§ **Exercise details**:
Copy each entry verbatim, excluding its images.

§ **Supplied material**:
[Start of Attachment]

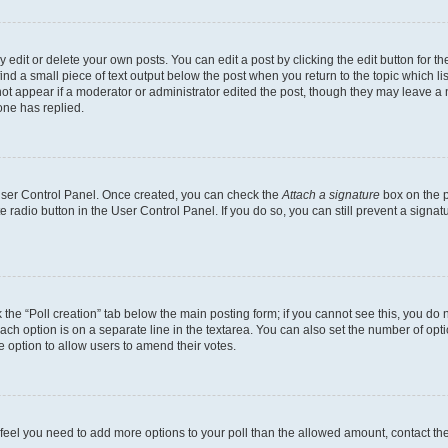
dit or delete your own posts. You can edit a post by clicking the edit button for the
ind a small piece of text output below the post when you return to the topic which li
not appear if a moderator or administrator edited the post, though they may leave a n
ne has replied.
 User Control Panel. Once created, you can check the
Attach a signature
box on the p
te radio button in the User Control Panel. If you do so, you can still prevent a sign
ck the “Poll creation” tab below the main posting form; if you cannot see this, you do 
each option is on a separate line in the textarea. You can also set the number of op
 the option to allow users to amend their votes.
you feel you need to add more options to your poll than the allowed amount, contact th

[End of Attachment]

§ **Your solution**:
dit or delete your own posts. You can edit a post by clicking the edit button for the
ind a small piece of text output below the post when you return to the topic which li
not appear if a moderator or administrator edited the post, though they may leave a n
ne has replied.
 User Control Panel. Once created, you can check the
Attach a signature
box on the p
te radio button in the User Control Panel. If you do so, you can still prevent a sign
ck the “Poll creation” tab below the main posting form; if you cannot see this, you do 
each option is on a separate line in the textarea. You can also set the number of op
 the option to allow users to amend their votes.
you feel you need to add more options to your poll than the allowed amount, contact th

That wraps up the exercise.